2017'de bomba patlamasının havaya 216 Empire State Binası'na eşdeğer enkaz fırladığı tahmin edilmiştir. Patlamanın yaydığı radyoaktif enkaz, 130 km uzakta bulunan bir Japon balıkçı teknesindeki 23 mürettebatın yanı sıra Rongelap ve Utirik atoll sakinlerine radyasyon yaydı. Japon teknesinden bir mürettebat olan Kuboyama Aikichi, altı ay sonra 40 yaşında öldü. Aikichi'ye otopsi yapan Japon doktorlar, ölüm nedeni olarak radyasyon hastalığını gösterdiler.
Bikini Adası'na Atılan Bombaların Tuhaf Adları
1950'lerde Bikini Adası'na atılan hidrojen bombalarının tuhaf adları vardı. Bravo testinin nükleer cihazı 10.600 kg ağırlığında olmasına rağmen "Karides" olarak adlandırıldı. Bravo'dan birkaç hafta sonra yapılan Romeo testinde "Bücür I" olarak adlandırılan daha da büyük bir bomba kullanıldı. Diğer bombaların "Morgenstern" ve "Çalar Saat" gibi takma adları vardı.
Bikini Atolü Hala Yerleşime Uygun Değil
Bikini Atolü'nün sakinleri 1946'da adadan taşınırken geri dönebilecekleri sözü verilmişti.

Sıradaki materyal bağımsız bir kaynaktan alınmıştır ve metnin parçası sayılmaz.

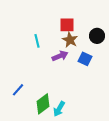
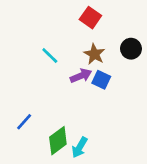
red square: (67, 25) -> (90, 18), moved, turned 35
cyan line: (37, 41) -> (50, 55), turned -32
blue square: (85, 59) -> (101, 80), moved

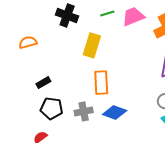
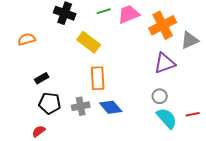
yellow rectangle: (92, 45) -> (89, 42), turned -70
blue diamond: (115, 112) -> (111, 107), turned 30

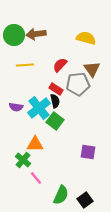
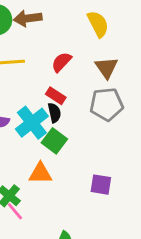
yellow semicircle: (86, 38) -> (98, 24), turned 48
gray pentagon: (78, 84) -> (106, 104), moved
orange triangle: (35, 144) -> (40, 173), moved
pink line: (36, 178) -> (15, 211), moved

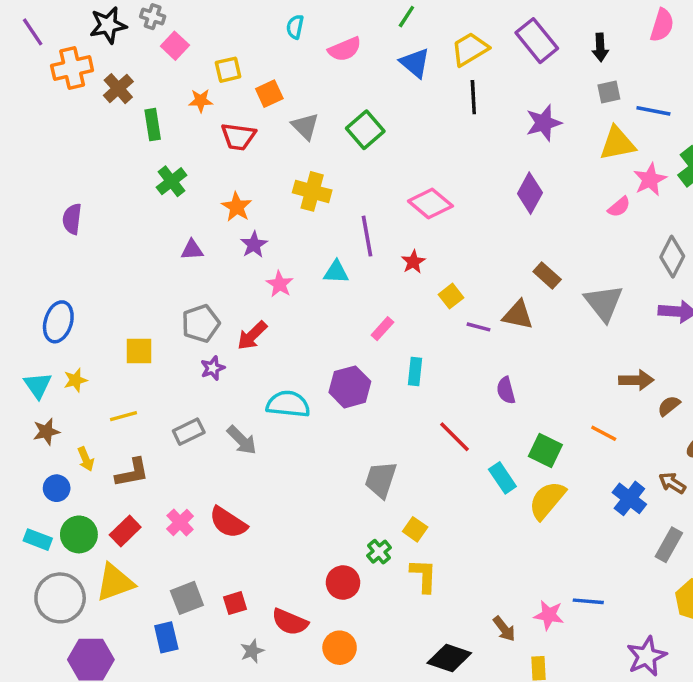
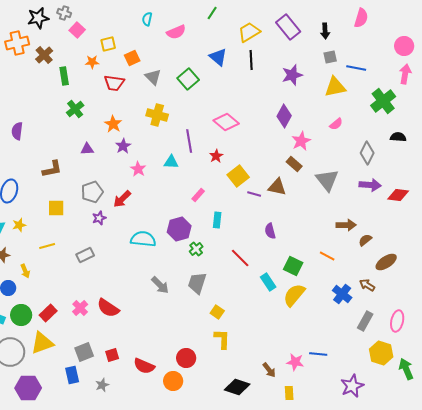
blue triangle: (415, 63) -> (218, 57), moved
pink star: (650, 179) -> (301, 141), moved
yellow square: (451, 296) -> (238, 176), size x1.5
gray arrow: (242, 440) -> (160, 285), moved
brown L-shape: (132, 473) -> (52, 169), moved
green cross: (379, 552) -> (196, 249), moved
red circle: (343, 582) -> (186, 358), moved
gray star: (252, 651) -> (102, 385), moved

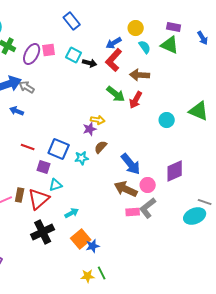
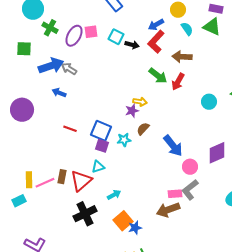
purple square: (44, 167) -> (102, 146), moved
brown arrow: (126, 189) -> (168, 210), moved, turned -45

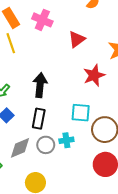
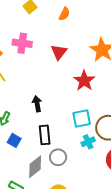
black arrow: (40, 85) -> (37, 104), size x0.7
cyan cross: (66, 140) -> (88, 142), moved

Ancak onlar Marshall Adaları'ndaki diğer adalara taşındılar. Nüfusun çoğu iki yıl boyunca sürekli açlıkla karşı karşıya kaldıkları 175 km ötedeki Rongerik Adası'na taşınmış ve uygun bir konut inşa edilmeden askeri çadırlarda yaşamaya bırakılmıştı.
1960'ların sonlarında ABD Bikini Atolü'nün insan yerleşimi için tekrar güvenli olduğunu ilan etti ve bazı eski sakinlerin dönmesine izin verdi. Ancak on yıl sonra yapılan bir çalışma geri dönenlerin vücutlarındaki Sezyum-137 seviyelerinin yüzde 75 arttığını gösterince ada yeniden yerleşime kapatıldı.
Bikini sakinleri, bu kez 720 km uzaklıktaki Kili Adası'na yerleştirildi. Bilim adamları Bikini Atolü'ne dönmenin hala güvenli olmadığını söylüyor. Yiyeceklerdeki Sezyum-137 seviyeleri, arka plan gama radyasyonu ve toprak ve okyanus tortusunda çeşitli izotopların varlığı Bikini Adası'nı yaşanılmaz kılar.
2010 yılında UNESCO, Bikini Atolü'nü nükleer silahların korkunç gücünü ve insanlık üzerindeki etkilerini hatırlatmak için Dünya Mirası Alanı ilan etti.